## Collected data

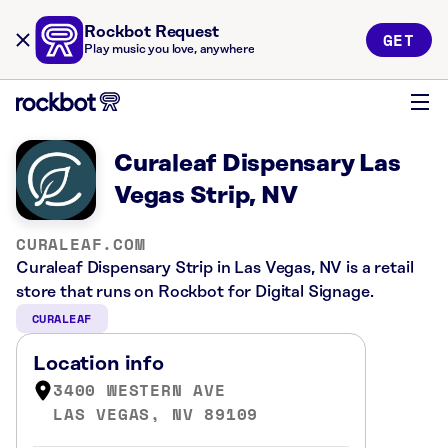
Rockbot Request
GET
Play music you love, anywhere
Curaleaf Dispensary Las
Vegas Strip, NV
CURALEAF.COM
Curaleaf Dispensary Strip in Las Vegas, NV is a retail
store that runs on Rockbot for Digital Signage.
CURALEAF
Location info
3400 WESTERN AVE
LAS VEGAS, NV 89109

## Prompt
Each line from the one with "Play music you love, anywhere" through the last line of the records above must be retyped exactly, and no other line may be given.

## Response to the exercise
Play music you love, anywhere
Curaleaf Dispensary Las
Vegas Strip, NV
CURALEAF.COM
Curaleaf Dispensary Strip in Las Vegas, NV is a retail
store that runs on Rockbot for Digital Signage.
CURALEAF
Location info
3400 WESTERN AVE
LAS VEGAS, NV 89109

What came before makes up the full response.